A documentary that doesn’t feel like a documentary. It feels like a movie, a movie that I get lost in every time I see it. What’s amazing is if you had scripted it the way it happened people wouldn’t buy it and wouldn’t believe it. But the fact it happened that way in real life, it was mesmerizing and those two boys they were real and you rooted for them and you felt for them and you went through every emotion with them. It was so beautifully done and changed the game in terms of documentaries in making them more commercial and giving them a bigger platform than they had prior.

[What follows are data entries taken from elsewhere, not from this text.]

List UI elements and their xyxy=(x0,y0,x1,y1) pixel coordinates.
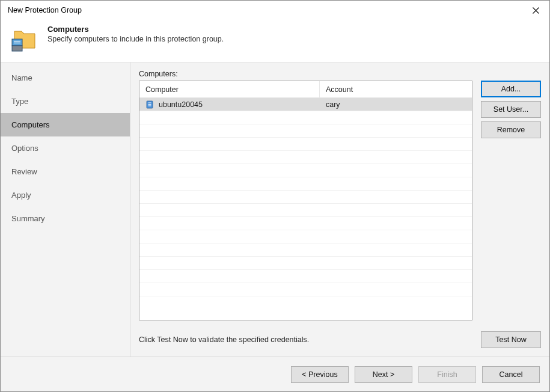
svg-rect-2 xyxy=(12,39,22,46)
table-row-empty xyxy=(139,191,472,204)
set-user-button[interactable]: Set User... xyxy=(481,101,541,118)
body: Name Type Computers Options Review Apply… xyxy=(1,62,549,357)
add-button[interactable]: Add... xyxy=(481,81,541,97)
finish-button: Finish xyxy=(418,366,476,383)
page-subtitle: Specify computers to include in this pro… xyxy=(47,35,224,43)
table-header: Computer Account xyxy=(139,81,472,98)
wizard-sidebar: Name Type Computers Options Review Apply… xyxy=(1,63,130,357)
table-row-empty xyxy=(139,138,472,151)
sidebar-step-computers[interactable]: Computers xyxy=(1,113,130,136)
table-row-empty xyxy=(139,124,472,138)
hint-row: Click Test Now to validate the specified… xyxy=(139,331,541,348)
sidebar-step-name[interactable]: Name xyxy=(1,66,130,90)
hint-text: Click Test Now to validate the specified… xyxy=(139,335,481,344)
header-icon xyxy=(10,26,39,55)
page-title: Computers xyxy=(47,25,224,34)
dialog-window: New Protection Group Computers Specify c… xyxy=(0,0,550,392)
computer-icon xyxy=(145,100,154,109)
sidebar-step-apply[interactable]: Apply xyxy=(1,183,130,207)
close-button[interactable] xyxy=(522,1,549,20)
previous-button[interactable]: < Previous xyxy=(291,366,349,383)
cell-account-value: cary xyxy=(326,100,340,109)
folder-computers-icon xyxy=(10,26,39,55)
column-header-account[interactable]: Account xyxy=(320,81,472,97)
window-title: New Protection Group xyxy=(8,6,82,14)
svg-rect-3 xyxy=(12,46,22,51)
table-body: ubuntu20045 cary xyxy=(139,98,472,320)
sidebar-step-options[interactable]: Options xyxy=(1,136,130,160)
table-row[interactable]: ubuntu20045 cary xyxy=(139,98,472,111)
test-now-button[interactable]: Test Now xyxy=(481,331,541,348)
side-buttons: Add... Set User... Remove xyxy=(481,81,541,320)
sidebar-step-summary[interactable]: Summary xyxy=(1,207,130,230)
table-row-empty xyxy=(139,243,472,257)
close-icon xyxy=(533,7,539,14)
table-row-empty xyxy=(139,111,472,124)
table-row-empty xyxy=(139,151,472,164)
cell-account: cary xyxy=(320,100,472,109)
column-header-computer[interactable]: Computer xyxy=(139,81,320,97)
remove-button[interactable]: Remove xyxy=(481,121,541,138)
main-panel: Computers: Computer Account xyxy=(130,63,549,357)
computers-label: Computers: xyxy=(139,70,541,78)
cell-computer: ubuntu20045 xyxy=(139,100,320,109)
table-row-empty xyxy=(139,257,472,270)
table-row-empty xyxy=(139,283,472,296)
cancel-button[interactable]: Cancel xyxy=(482,366,540,383)
sidebar-step-type[interactable]: Type xyxy=(1,90,130,113)
sidebar-step-review[interactable]: Review xyxy=(1,160,130,183)
table-row-empty xyxy=(139,204,472,217)
table-row-empty xyxy=(139,270,472,283)
table-row-empty xyxy=(139,177,472,191)
next-button[interactable]: Next > xyxy=(355,366,412,383)
computers-table: Computer Account xyxy=(139,81,472,320)
table-row-empty xyxy=(139,217,472,230)
cell-computer-value: ubuntu20045 xyxy=(159,100,203,109)
header-text: Computers Specify computers to include i… xyxy=(47,25,224,43)
footer: < Previous Next > Finish Cancel xyxy=(1,357,549,391)
table-row-empty xyxy=(139,164,472,177)
header: Computers Specify computers to include i… xyxy=(1,20,549,62)
table-row-empty xyxy=(139,230,472,243)
table-and-buttons: Computer Account xyxy=(139,81,541,320)
title-bar: New Protection Group xyxy=(1,1,549,20)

Beyond the Lights is definitely a passion project for you; you got the inspiration for the story when you attended an Alicia Keys concert. Is that what drove you to using music so much for the movie?

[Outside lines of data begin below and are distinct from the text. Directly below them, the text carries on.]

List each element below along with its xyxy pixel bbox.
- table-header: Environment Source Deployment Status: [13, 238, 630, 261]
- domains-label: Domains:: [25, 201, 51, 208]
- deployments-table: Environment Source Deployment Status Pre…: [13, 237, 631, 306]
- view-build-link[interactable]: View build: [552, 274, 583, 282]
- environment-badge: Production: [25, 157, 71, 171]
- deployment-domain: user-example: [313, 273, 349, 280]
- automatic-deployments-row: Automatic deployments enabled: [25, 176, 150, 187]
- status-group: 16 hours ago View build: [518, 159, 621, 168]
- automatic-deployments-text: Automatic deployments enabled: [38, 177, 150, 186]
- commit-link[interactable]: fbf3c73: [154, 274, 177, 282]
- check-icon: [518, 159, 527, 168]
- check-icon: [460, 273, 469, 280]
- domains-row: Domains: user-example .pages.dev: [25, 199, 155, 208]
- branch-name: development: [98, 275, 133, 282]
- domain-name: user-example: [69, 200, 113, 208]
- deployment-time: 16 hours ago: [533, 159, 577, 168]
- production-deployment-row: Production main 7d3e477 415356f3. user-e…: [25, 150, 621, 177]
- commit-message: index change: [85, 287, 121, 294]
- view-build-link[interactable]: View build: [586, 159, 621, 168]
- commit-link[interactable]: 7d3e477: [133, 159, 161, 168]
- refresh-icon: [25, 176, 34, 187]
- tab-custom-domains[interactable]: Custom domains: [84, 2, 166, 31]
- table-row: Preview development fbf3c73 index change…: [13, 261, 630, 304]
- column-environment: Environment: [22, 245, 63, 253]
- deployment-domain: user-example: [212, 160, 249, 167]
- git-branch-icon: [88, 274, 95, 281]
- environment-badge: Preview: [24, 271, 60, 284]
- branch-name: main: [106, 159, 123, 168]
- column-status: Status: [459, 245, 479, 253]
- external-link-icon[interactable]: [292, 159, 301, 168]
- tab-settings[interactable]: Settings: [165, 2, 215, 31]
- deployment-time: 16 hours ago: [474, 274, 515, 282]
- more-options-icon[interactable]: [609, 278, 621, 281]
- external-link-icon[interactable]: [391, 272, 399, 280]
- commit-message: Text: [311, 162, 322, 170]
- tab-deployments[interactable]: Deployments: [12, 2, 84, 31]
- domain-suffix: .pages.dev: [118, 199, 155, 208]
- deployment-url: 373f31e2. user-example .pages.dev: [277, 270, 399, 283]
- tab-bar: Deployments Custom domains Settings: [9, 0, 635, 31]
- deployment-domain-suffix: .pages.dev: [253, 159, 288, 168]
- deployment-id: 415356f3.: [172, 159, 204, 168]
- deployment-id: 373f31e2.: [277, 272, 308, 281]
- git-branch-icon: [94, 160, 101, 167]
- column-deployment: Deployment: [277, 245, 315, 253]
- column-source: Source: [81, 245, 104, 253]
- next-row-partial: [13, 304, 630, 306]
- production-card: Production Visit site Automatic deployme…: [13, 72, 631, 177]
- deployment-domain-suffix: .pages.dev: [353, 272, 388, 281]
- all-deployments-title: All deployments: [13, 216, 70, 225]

It’s definitely a passion project and I love music and I write some music, so it kind of makes sense that as a writer the story came into my head when I was at that concert. It doesn’t always happen like that for me as a writer when the story just comes but it was so specific and this character was so specific of a woman struggling to find her self-worth within an industry that takes pride almost in tearing that
down. It just felt like it was right to explore and hip-hop/R&B is such a complicated world right now and hasn’t been explored and putting a love story within that as well was fun for me as a writer. And I thought, honestly, it would be an easy sell, given that it was the music scene with a love story, and I was shocked that every studio turned it down — twice — but I believed in it and believed in Gugu ( Mbatha-Raw ) when I found her to play Noni.

What hip-hop and R&B influences did you have growing up?

What is funny is that I was adopted by white parents and grew up in Pacific Grove, California, which had maybe six black people in the entire town. So, I grew up on Pete Seeger and Joan Baez and The Cure and The Who, and it wasn’t until I heard New Edition when I was in high school that it was suddenly like, “Wait, this is what I’m feeling.” I respect the music I grew up on — it definitely moves me, and Peter Gabriel is an artist that I love still today — but when I heard that New Edition tape and then I just played that tape, wore it out, and I just connected with it. Once I got to college it was all hip-hop and R&B for me and it’s the music that I connect to and feel, but for the last couple years it’s really been moving into a dangerous, angry place that’s been trickling down into everyday culture. It scares me because I have two young boys, so I’m making this film in hopes that we can change the conversation.

Hip-hop and R&B in the 1980s and 1990s was so different than how it is now. It’s interesting how it’s evolved.

It was fun and it was about the voice. It’s strange because R&B used to be about loving your woman, and now its about hating women. You know, that doesn’t make sense.

Beyond the Lights is in theaters now.